Yesterday I noted the Aussie was near the top of the Box and that:

if the box top breaks then just like gold we’ll be look for a big move – 0.9600/50. But unless or until the box breaks the Aussie is in the sell zone with obvious stop levels to put in place.

So I was mega-short up there. Now the Aussie is mid range with no obvious trade however the hourly and 4 hour charts suggest some topside consolidation is likely but if last nights low of 0.9128 breaks then a retracement to 90 cents becomes possible.

I’m still mega short – too short really – but I am going to give this move a chance to get a wriggle on over the next 24 hours and then re-evaluate.

Looking elsewhere I have to say that while the Chinese weakness is not a good sign for the global economy the US data is a little more encouraging and the European data is exciting as I was certain that the weak outcomes in China would flow through to Germany in particular. So this is a very good sign even if Germany and the EU as a whole is only just in the expansion zone and France is still in manufacturing contraction.

Fingers crossed because so many Europeans are out of work.

That’s it for the rhetoric.
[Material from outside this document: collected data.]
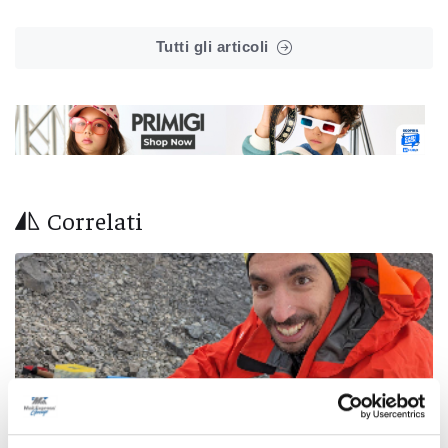
Tutti gli articoli
Correlati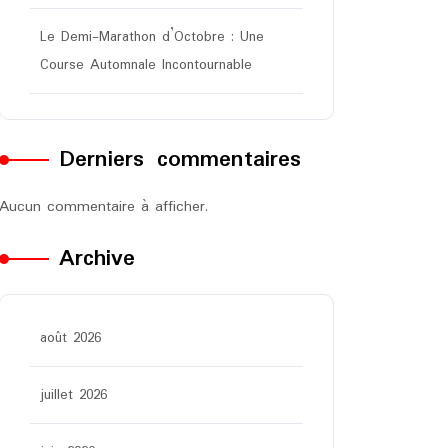
Le Demi-Marathon d’Octobre : Une
Course Automnale Incontournable
Derniers commentaires
Aucun commentaire à afficher.
Archive
août 2026
juillet 2026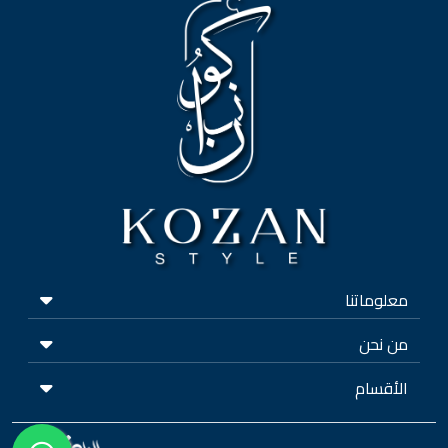
معلوماتنا
من نحن
الأقسام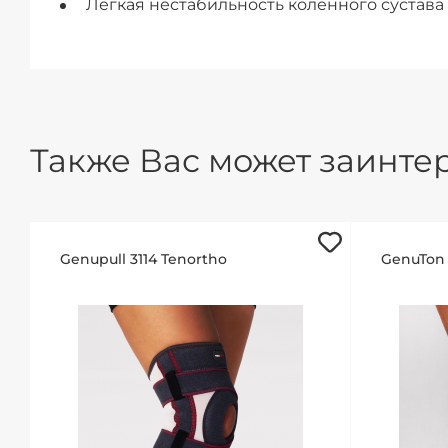
Легкая нестабильность коленного сустава
Также Вас может заинтер
Genupull 3114 Tenortho
GenuTon 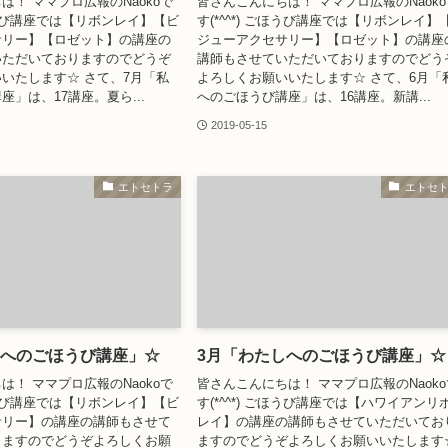
は！ ママプロ広報のNaokoで
皆さんこんにちは！ ママプロ広報のNaoko
ごほうび講座では【リボンレイ】【ビ
す(*^^*) ごほうび講座では【リボンレイ】
サリー】【ロゼット】の講座の
ジューアクセサリー】【ロゼット】の講座
いただいておりますのでどうぞ
講師もさせていただいておりますのでどう
いたします☆ さて、7月「私
よろしくお願いいたします☆ さて、6月「
」は、17講座。夏ら...
へのごほうび講座」は、16講座。新講...
2019-05-15
エトセトラ
エトセ
しへのごほうび講座」☆
3月「わたしへのごほうび講座」☆
は！ ママプロ広報のNaokoで
皆さんこんにちは！ ママプロ広報のNaoko
ごほうび講座では【リボンレイ】【ビ
す(*^^*) ごほうび講座では【ハワイアンリ
サリー】の講座の講師もさせて
レイ】の講座の講師もさせていただいてお
りますのでどうぞよろしくお願
ますのでどうぞよろしくお願いいたします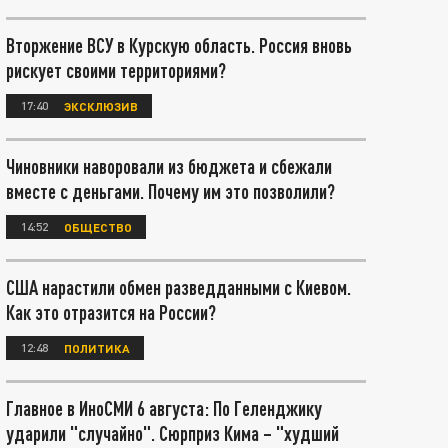
Вторжение ВСУ в Курскую область. Россия вновь
рискует своими территориями?
17:40
ЭКСКЛЮЗИВ
Чиновники наворовали из бюджета и сбежали
вместе с деньгами. Почему им это позволили?
14:52
ОБЩЕСТВО
США нарастили обмен разведданными с Киевом.
Как это отразится на России?
12:48
ПОЛИТИКА
Главное в ИноСМИ 6 августа: По Геленджику
ударили "случайно". Сюрприз Кима – "худший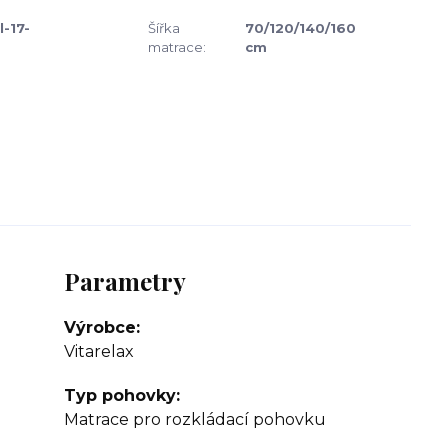
l-17-
Šířka
70/120/140/160
matrace:
cm
Parametry
Výrobce
Vitarelax
Typ pohovky
Matrace pro rozkládací pohovku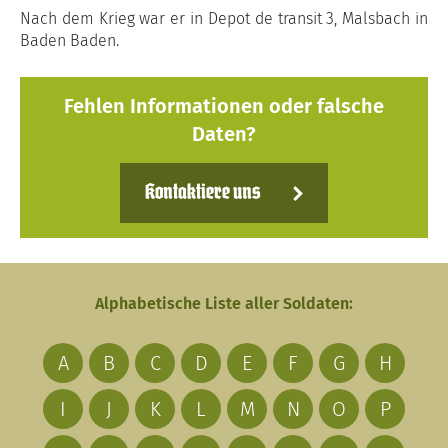
Nach dem Krieg war er in Depot de transit 3, Malsbach in
Baden Baden.
Fehlen Informationen oder falsche
Daten?
Kontaktiere uns
Alphabetische Liste aller Soldaten:
A
B
C
D
E
F
G
H
I
J
K
L
M
N
O
P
The euro actually looks like it might have formed a top, or at the very least has an obvious stop level to sell against.  Indeed I like the euro lower while below 1.3254 above which I would have my stop.

eur, eurusd, euro, euro (eur) price quote

As you can see in the above euro has broken its uptrend on the 4 hours and is rounding out.  A break of 1.3170 would confirm but I’m happy to have a small short with a stop above the overnight high.
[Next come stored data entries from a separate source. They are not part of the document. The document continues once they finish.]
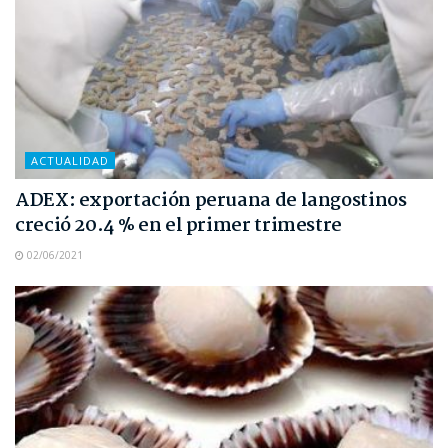
ACTUALIDAD
ADEX: exportación peruana de langostinos
creció 20.4 % en el primer trimestre
02/06/2021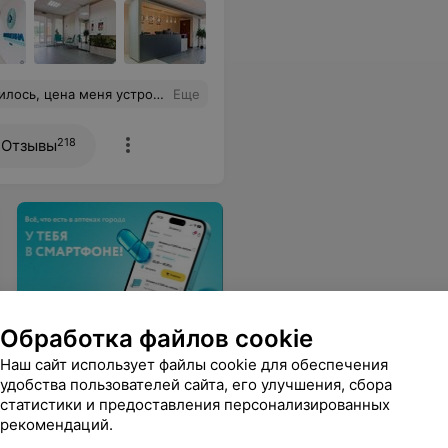
ла. Удобное расположение к дому.
Еще
218
Отзывы
Приложение 103.BY
Обработка файлов cookie
Наличие лекарств в
Наш сайт использует файлы cookie для обеспечения
аптеках города,
удобства пользователей сайта, его улучшения, сбора
бронирование и другие
статистики и предоставления персонализированных
полезные сервисы в вашем
рекомендаций.
смартфоне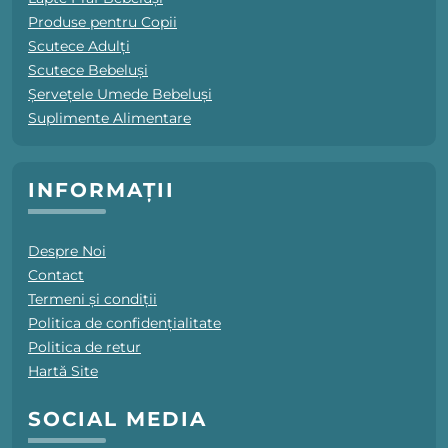
Produse pentru Copii
Scutece Adulți
Scutece Bebeluși
Șervețele Umede Bebeluși
Suplimente Alimentare
INFORMAȚII
Despre Noi
Contact
Termeni și condiții
Politica de confidențialitate
Politica de retur
Hartă Site
SOCIAL MEDIA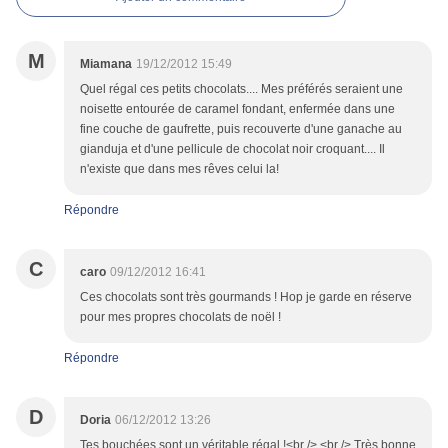
M
Miamana
19/12/2012 15:49
Quel régal ces petits chocolats.... Mes préférés seraient une
noisette entourée de caramel fondant, enfermée dans une
fine couche de gaufrette, puis recouverte d'une ganache au
gianduja et d'une pellicule de chocolat noir croquant.... Il
n'existe que dans mes rêves celui la!
Répondre
C
caro
09/12/2012 16:41
Ces chocolats sont très gourmands ! Hop je garde en réserve
pour mes propres chocolats de noël !
Répondre
D
Doria
06/12/2012 13:26
Tes bouchées sont un véritable régal !<br /> <br /> Très bonne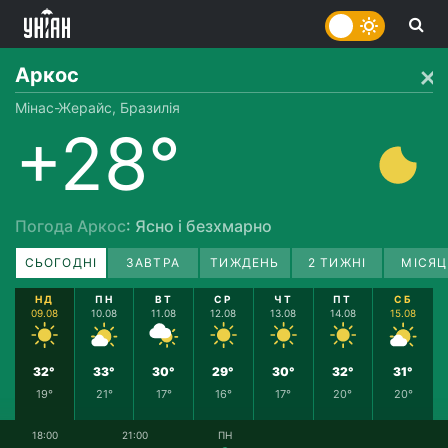
Аркос
Мінас-Жерайс, Бразилія
+28°
Погода Аркос
: Ясно і безхмарно
СЬОГОДНІ
ЗАВТРА
ТИЖДЕНЬ
2 ТИЖНІ
МІСЯЦ
НД
ПН
ВТ
СР
ЧТ
ПТ
СБ
09.08
10.08
11.08
12.08
13.08
14.08
15.08
32°
33°
30°
29°
30°
32°
31°
19°
21°
17°
16°
17°
20°
20°
18:00
21:00
ПН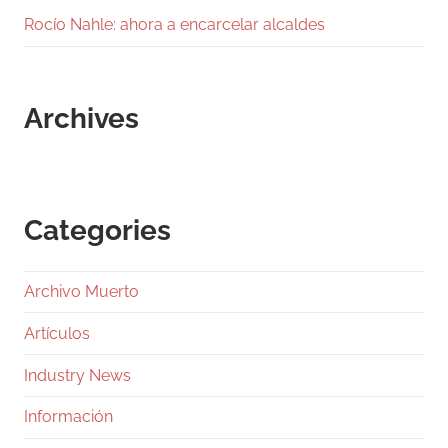
Rocío Nahle: ahora a encarcelar alcaldes
Archives
Categories
Archivo Muerto
Artículos
Industry News
Información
Looking to stocks and it was a tale of two continents with the data in the US increasing thoughts of taper which combined with some prominent misses by AT&T and Caterpillar (this one is worrying ) to see the Dow close down 0.17% with the S&P 500 off 0.38% to 1686. The Nasdaq managed to scrape into the black, just, with a rise of 0.02% even though AAPL shares were 5% higher. After the bell Facebook is roaring after a big earnings beat.
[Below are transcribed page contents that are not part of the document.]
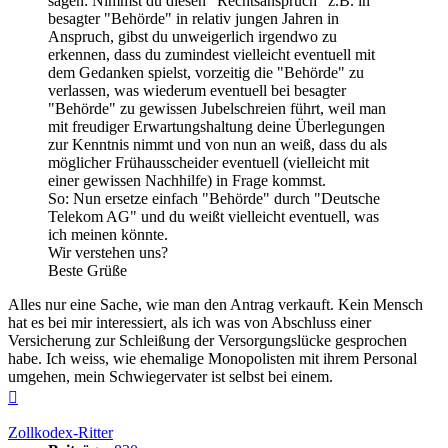
sagen: Nimmst du diesen "Rechtsanspruch" z.B. in
besagter "Behörde" in relativ jungen Jahren in
Anspruch, gibst du unweigerlich irgendwo zu
erkennen, dass du zumindest vielleicht eventuell mit
dem Gedanken spielst, vorzeitig die "Behörde" zu
verlassen, was wiederum eventuell bei besagter
"Behörde" zu gewissen Jubelschreien führt, weil man
mit freudiger Erwartungshaltung deine Überlegungen
zur Kenntnis nimmt und von nun an weiß, dass du als
möglicher Frühausscheider eventuell (vielleicht mit
einer gewissen Nachhilfe) in Frage kommst.
So: Nun ersetze einfach "Behörde" durch "Deutsche
Telekom AG" und du weißt vielleicht eventuell, was
ich meinen könnte.
Wir verstehen uns?
Beste Grüße
Alles nur eine Sache, wie man den Antrag verkauft. Kein Mensch
hat es bei mir interessiert, als ich was von Abschluss einer
Versicherung zur Schleißung der Versorgungslücke gesprochen
habe. Ich weiss, wie ehemalige Monopolisten mit ihrem Personal
umgehen, mein Schwiegervater ist selbst bei einem.
Nach
oben
Zollkodex-Ritter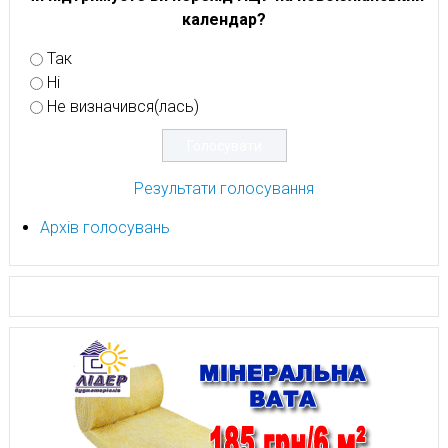
календар?
Так
Ні
Не визначився(лась)
Результати голосування
Архів голосувань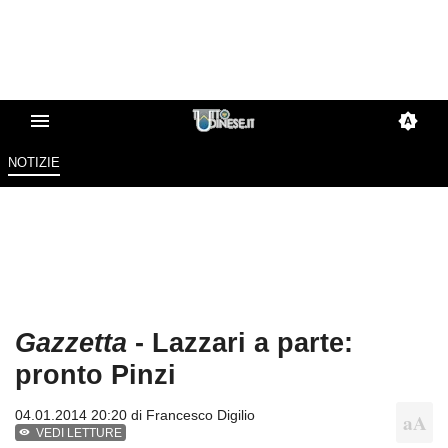
NOTIZIE
Gazzetta
- Lazzari a parte:
pronto Pinzi
04.01.2014 20:20 di
Francesco Digilio
VEDI LETTURE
In Europe the better data buoyed stocks across the board with the FTSE up 0.34%, the DAX up 0.78% and the CAC up 1.02%. The periphery also gained with Milanese stocks up 1.26% with Madrid’s stock market rising 1.48%.

On commodity markets gold has given back some of its gains (-$13 or 0.99% @1322 oz.) under the weight of better USD and crude fell 1.79% ($105.31 Bbl) even though another almost 3 million barrels were drawn. Corn and soybeans continued their sell off dropping 2.78% and 4.62% respectively.


Today is vitally important for global and individual markets. In New Zealand we get the RBNZ rate decision before Japanese investment data, Italian consumer confidence, and crucial German IFO and UK GDP before almost as crucial US Durable Goods and Jobless Claims and the Kansas Fed index.

 Twitter: Greg McKenna

Latest posts by Deus Forex Machina (see all)


  1. migtronixMEMBER

    Smashed!! Absolutely smashed. I was happily watching EUR and cable break the 1.32 and 1.53 handles and missed the 100 pip move in the aussie. Building short positions in the AUD again.

    Thanks for the Darvian analysis I’ll have to take another look

  2. How can business function in this sort of environment. How can we run a nation with rational policy when, in a trading nation, we have just plain shenanigans going on all the time in the vale of the currency.
    End rant!

    • migtronixMEMBER

      Good point/rant, I just trade the currency not the underlying commodities, running a AUD exposed business with these kinds of swings would be a nightmare

  3. Bond market continues to ignore Bernanke. Interest rates are heading higher sooner than anyone previously expected. I’m starting to think they are right.

    • good point sweeper, nobody seems to have noted that this morning. 10y
      yield is rising and threatens to breakout imo.

      • Yep, heading back to where they were before Bernanke tried to calm things down a week or so ago.

        The bond market has made up its mind – US growth is going to be stronger than people think. How else can it be interpreted?

        The flip side is that gold, the aussie dollar and emerging market currencies are all going to be lower than people currently expect.